Selain beban mental dan fisik, Cendra juga menyuarakan kegelisahannya dan kegelisahan rekan-rekannya sebagai tenaga medis kontrak.
Cendra menyebut, dokter kontrak seperti dirinya digaji berdasarkan jumlah klaim asuransi BPJS Kesehatan yang ditangani.
“Tapi kan di kondisi gini, mau gimana awak? Semuanya kan jadi tidak jelas untuk status kontrak seperti kami ini,” katanya.
Usaha sampingan yang diandalkan untuk menopang hidup pun kini mati total akibat banjir.

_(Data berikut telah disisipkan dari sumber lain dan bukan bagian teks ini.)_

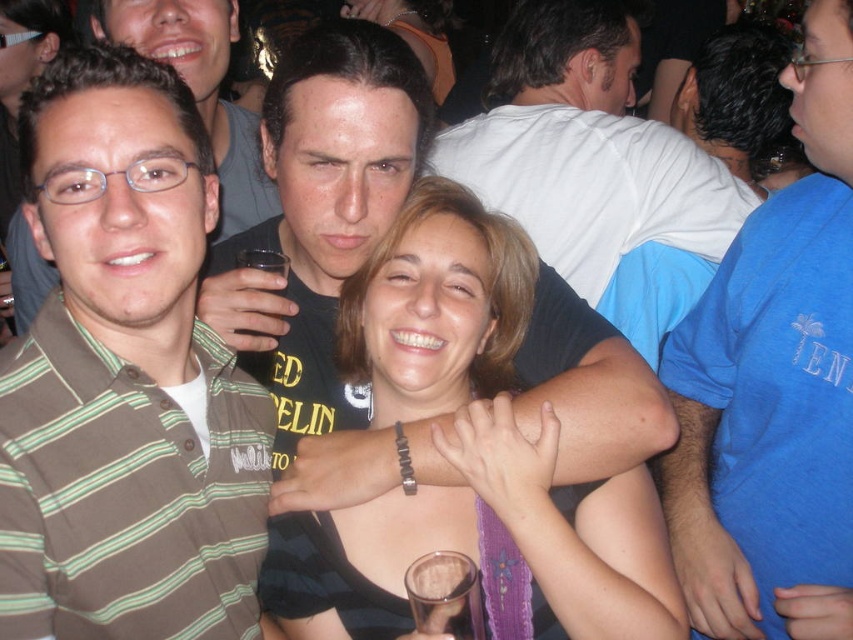 Question: Which point appears closest to the camera in this image?

Choices:
 (A) coord(595,109)
 (B) coord(827,570)
 (C) coord(306,141)
 (D) coord(13,376)

Answer: (D)

Question: Does smooth black tank top at center appear over white cotton shirt at upper center?

Choices:
 (A) yes
 (B) no

Answer: (B)

Question: Which point is farther from the camera taking this photo?

Choices:
 (A) (196, 65)
 (B) (666, 253)
 (C) (451, 512)
 (D) (225, 284)

Answer: (B)

Question: Is brown striped shirt at left closer to the viewer compared to black matte shirt at center?

Choices:
 (A) no
 (B) yes

Answer: (B)

Question: Considering the real-world distances, which object is farthest from the black matte shirt at center?

Choices:
 (A) brown striped shirt at left
 (B) matte brown shirt at left
 (C) blue cotton shirt at right

Answer: (B)

Question: Is blue cotton shirt at right thinner than matte brown shirt at left?

Choices:
 (A) yes
 (B) no

Answer: (A) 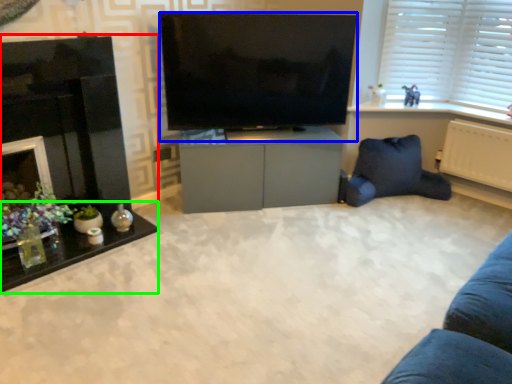 Question: Which object is positioned farthest from fireplace (highlighted by a red box)? Select from television (highlighted by a blue box) and table (highlighted by a green box).

Choices:
 (A) television
 (B) table

Answer: (A) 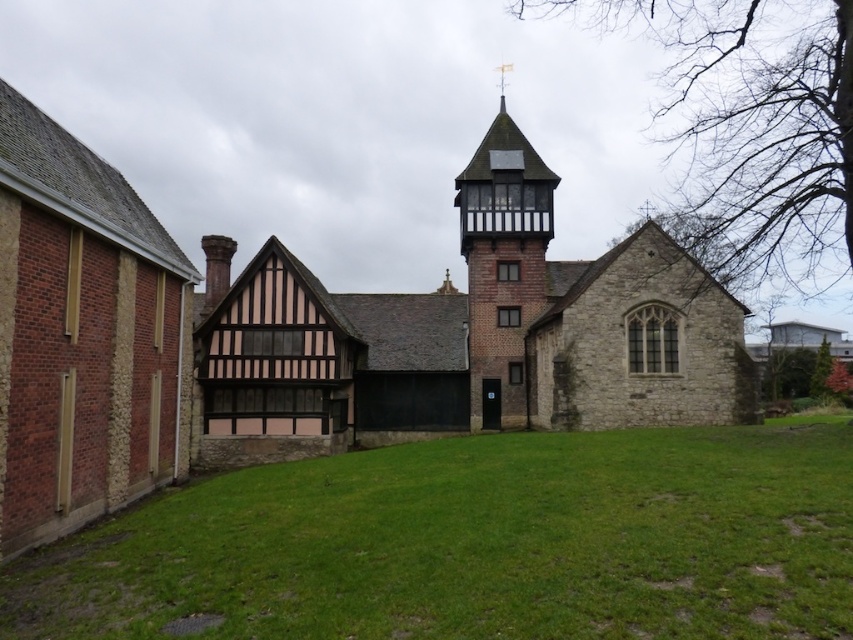 You are an architect evaluating the historic building complex. You notice the stone church at center and the brick stonework bell tower at center. Which structure would require more materials to construct due to its size?

The stone church at center is larger in size than the brick stonework bell tower at center, so it would require more materials to construct.

You are standing in the courtyard of the historic building complex. You see the green grass at center and the brick stonework bell tower at center. Which object is located below the other?

The green grass at center is positioned under the brick stonework bell tower at center, meaning the grass is below the tower.

You are standing in front of the historic building complex and want to take a photo. You notice two points marked on the building structure. Which point, point (717, 307) or point (473, 205), is closer to you?

Point (717, 307) is closer to the camera than point (473, 205), so it is closer to you. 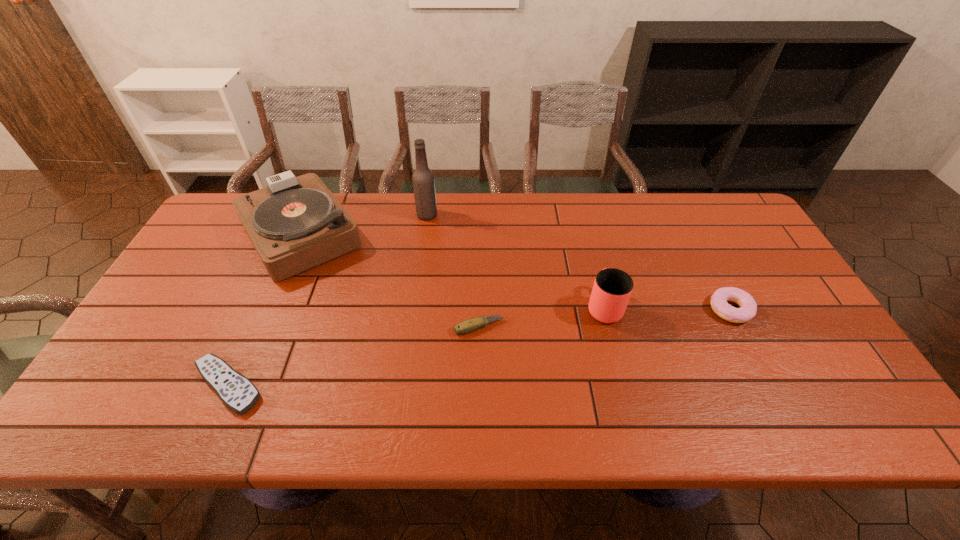 Locate an element on the screen. The width and height of the screenshot is (960, 540). free region located 0.130m on the handle side of the cup is located at coordinates (591, 255).

I want to click on vacant space situated 0.150m on the handle side of the cup, so click(589, 251).

I want to click on vacant space located on the handle side of the cup, so click(587, 240).

Identify the location of vacant area located on the back of the rightmost object. (706, 261).

Identify the location of vacant space located on the right of the third object from right to left. coord(590,327).

At what (x,y) coordinates should I click in order to perform the action: click on vacant space located on the right of the nearest object. Please return your answer as a coordinate pair (x, y). The height and width of the screenshot is (540, 960). Looking at the image, I should click on (336, 386).

This screenshot has height=540, width=960. I want to click on beer bottle positioned at the far edge, so click(x=423, y=181).

Image resolution: width=960 pixels, height=540 pixels. I want to click on record player at the far edge, so click(x=295, y=223).

Image resolution: width=960 pixels, height=540 pixels. I want to click on object present at the near edge, so click(x=237, y=392).

Image resolution: width=960 pixels, height=540 pixels. Identify the location of object positioned at the left edge. (295, 223).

“Mohon maaf, bukan berarti kami sangat matre, ya. Tapi saat ini usaha kami tidak berjalan. Terus kalau kami kontrak tidak ada uang gaji, anak dan istri kami mau makan apa?” ucap Cendra.
Ia pun berharap ada perhatian khusus dari pemerintah terhadap nasib tenaga medis lokal yang menjadi garda terdepan, namun juga berstatus sebagai korban terdampak.

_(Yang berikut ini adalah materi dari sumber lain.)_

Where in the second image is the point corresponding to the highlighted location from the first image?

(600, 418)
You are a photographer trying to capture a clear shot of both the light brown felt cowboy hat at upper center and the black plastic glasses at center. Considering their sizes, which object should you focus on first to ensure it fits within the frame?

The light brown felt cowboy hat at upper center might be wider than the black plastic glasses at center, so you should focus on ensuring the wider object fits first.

“Kami tidak baik-baik saja. Kami juga butuh diperhatikan, bukan kami lemah ataupun cengeng. Buktinya kami tidak lari dari daerah ini, kami tetap bertahan, tapi tolong perhatikan kami,” tegasnya.
Cendra juga menyoroti kebutuhan operasional yang sangat mendesak, yakni ambulans dan tenaga dokter umum untuk Instalasi Gawat Darurat (IGD).

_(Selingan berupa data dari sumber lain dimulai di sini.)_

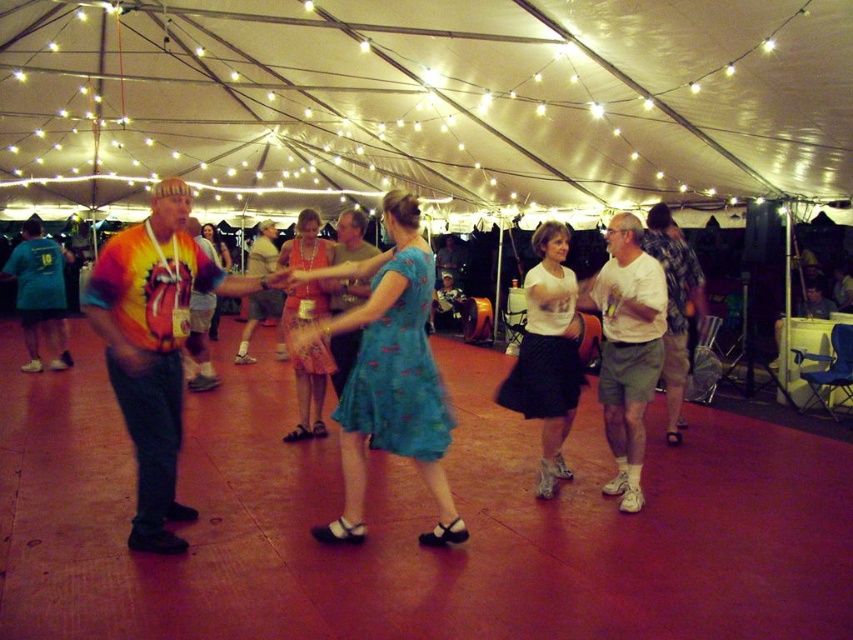 Does rainbow tie-dye shirt at left appear over matte tie-dye shirt at center?

Actually, rainbow tie-dye shirt at left is below matte tie-dye shirt at center.

Does rainbow tie-dye shirt at left have a greater width compared to matte tie-dye shirt at center?

Indeed, rainbow tie-dye shirt at left has a greater width compared to matte tie-dye shirt at center.

This screenshot has width=853, height=640. Find the location of `rainbow tie-dye shirt at left`. rainbow tie-dye shirt at left is located at coordinates (154, 346).

In order to click on rainbow tie-dye shirt at left in this screenshot , I will do `click(154, 346)`.

Is point (408, 336) closer to viewer compared to point (621, 243)?

Yes, point (408, 336) is in front of point (621, 243).

Does teal floral dress at center appear under white cotton shirt at center?

No.

Is point (376, 323) less distant than point (624, 390)?

Yes, point (376, 323) is closer to viewer.

The width and height of the screenshot is (853, 640). Find the location of `teal floral dress at center`. teal floral dress at center is located at coordinates (398, 371).

Between point (149, 476) and point (28, 342), which one is positioned in front?

Point (149, 476) is more forward.

The width and height of the screenshot is (853, 640). Describe the element at coordinates (154, 346) in the screenshot. I see `rainbow tie-dye shirt at left` at that location.

The height and width of the screenshot is (640, 853). Identify the location of rainbow tie-dye shirt at left. (154, 346). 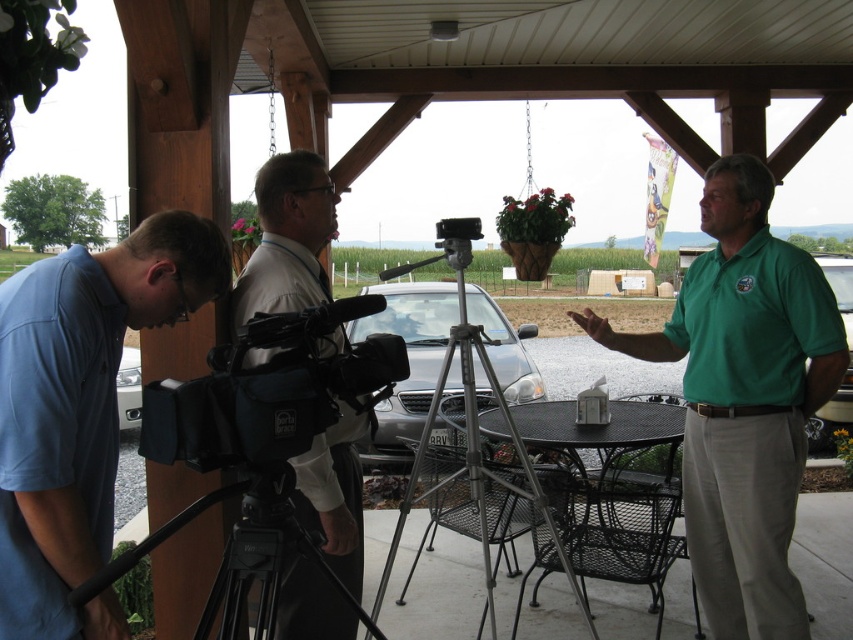 You are a camera operator who needs to adjust the camera position. Based on the scene, where is the black fabric video camera at center relative to the metallic tripod at center?

The black fabric video camera at center is positioned on the left side of the metallic tripod at center.

You are standing at the point marked as point (x=80, y=410) in the image. What is the nearest object to you?

The nearest object to you is the blue cotton shirt at lower left, as the point (x=80, y=410) is located on it. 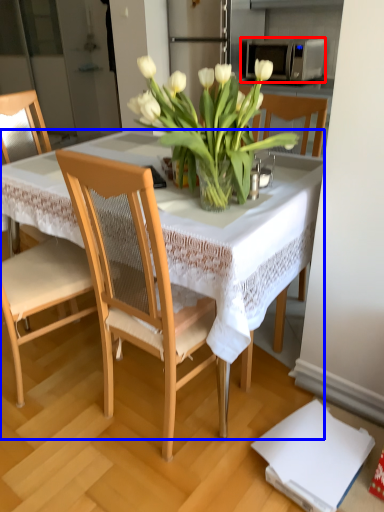 Question: Which of the following is the farthest to the observer, microwave oven (highlighted by a red box) or table (highlighted by a blue box)?

Choices:
 (A) microwave oven
 (B) table

Answer: (A)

Saat ini, RSUD Muda Sedia disebut hanya memiliki dua unit ambulans yang beroperasi.
Padahal, rujukan pasien ke rumah sakit di Medan atau Banda Aceh bisa mencapai lima kali sehari dengan jarak tempuh yang jauh.
“Kalau dua kan enggak cukup, sedangkan lima (pasien) harus bergonta-ganti. Kadang rujuknya ke Medan, lumayan jarak tempuhnya. Terus kalau satu hari lima cuma dua (ambulans) bolak-balik, kan sangat-sangat tidak efektif,” jelas Cendra.
Ia memohon adanya bantuan peminjaman unit ambulans untuk memperlancar proses rujukan pasien kritis.
Selain itu, ia juga menekankan bahwa RSUD Muda Sedia kini menjadi tumpuan tunggal, mengingat Rumah Sakit Pertamina Rantau yang ada di wilayah tersebut masih belum beroperasi akibat dampak banjir.
Cendra pun berharap bantuan yang datang tidak berhenti pada masa tanggap darurat saja.
Ia mengingatkan bahwa fase pemulihan pascabencana adalah masa yang paling berat, terutama bagi masyarakat desa yang kehilangan mata pencaharian.
“Harapan kami ke depan ya semoga banyak orang yang memperhatikan kami bukan hanya sampai tanggap darurat ya, tapi untuk
recovery
itu sangat membutuhkan,” tuturnya.
Bagi Cendra dan tenaga medis lainnya di Aceh Tamiang, perjuangan masih belum usai.
Mereka masih berdiri tegak di atas reruntuhan, merawat yang sakit, sembari perlahan menata kembali hidup mereka sendiri yang juga masih dilanda trauma akibat bencana.